**Provided data:**
◇ ◇ ◇ ◇ ◇

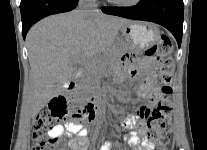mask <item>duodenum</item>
<instances>
[{"instance_id":"obj_1","label":"duodenum","mask_w":207,"mask_h":150,"mask_svg":"<svg viewBox=\"0 0 207 150\" xmlns=\"http://www.w3.org/2000/svg\"><path fill=\"white\" fill-rule=\"evenodd\" d=\"M77 88H78L77 83L72 82L68 86V91L74 92L77 90ZM99 101H100V97L98 95H96L90 99V101L88 102V104L86 106L81 107L77 111H73V112L80 115V118L82 116L92 118L95 115L96 107L99 104Z\"/></svg>"}]
</instances>
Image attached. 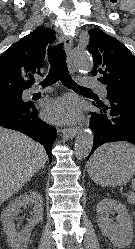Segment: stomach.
I'll return each mask as SVG.
<instances>
[{
    "label": "stomach",
    "mask_w": 135,
    "mask_h": 249,
    "mask_svg": "<svg viewBox=\"0 0 135 249\" xmlns=\"http://www.w3.org/2000/svg\"><path fill=\"white\" fill-rule=\"evenodd\" d=\"M88 173L100 185H124L135 174V158L107 149L102 150L100 156L89 161Z\"/></svg>",
    "instance_id": "1"
}]
</instances>
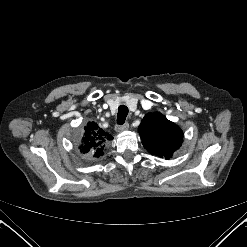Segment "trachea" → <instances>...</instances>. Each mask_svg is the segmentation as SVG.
<instances>
[{"label": "trachea", "instance_id": "obj_1", "mask_svg": "<svg viewBox=\"0 0 247 247\" xmlns=\"http://www.w3.org/2000/svg\"><path fill=\"white\" fill-rule=\"evenodd\" d=\"M128 107L125 106V105H120L118 107V113H117V123L122 125L125 120H126V117L128 115Z\"/></svg>", "mask_w": 247, "mask_h": 247}]
</instances>
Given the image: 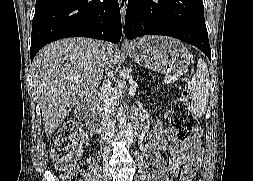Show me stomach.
<instances>
[{
  "mask_svg": "<svg viewBox=\"0 0 253 181\" xmlns=\"http://www.w3.org/2000/svg\"><path fill=\"white\" fill-rule=\"evenodd\" d=\"M129 56L139 65L163 74L180 73L190 63L185 45L166 36H146L128 48Z\"/></svg>",
  "mask_w": 253,
  "mask_h": 181,
  "instance_id": "1",
  "label": "stomach"
}]
</instances>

◇ ◇ ◇ ◇ ◇

**Task directions:** Go through the entries and copy each line holding the string "label".

**Output of the task:**
[{"instance_id":"obj_1","label":"duodenum","mask_w":207,"mask_h":150,"mask_svg":"<svg viewBox=\"0 0 207 150\" xmlns=\"http://www.w3.org/2000/svg\"><path fill=\"white\" fill-rule=\"evenodd\" d=\"M77 88H78L77 83L72 82L68 86V91L74 92L77 90ZM99 101H100V97L98 95H96L90 99V101L88 102V104L86 106L81 107L77 111H73V112L80 115V118L82 116L92 118L95 115L96 107L99 104Z\"/></svg>"}]
    "label": "stomach",
[{"label": "trachea", "instance_id": "obj_1", "mask_svg": "<svg viewBox=\"0 0 247 247\" xmlns=\"http://www.w3.org/2000/svg\"><path fill=\"white\" fill-rule=\"evenodd\" d=\"M128 107L125 106V105H120L118 107V113H117V123L122 125L125 120H126V117L128 115Z\"/></svg>", "mask_w": 247, "mask_h": 247}]
  "label": "stomach"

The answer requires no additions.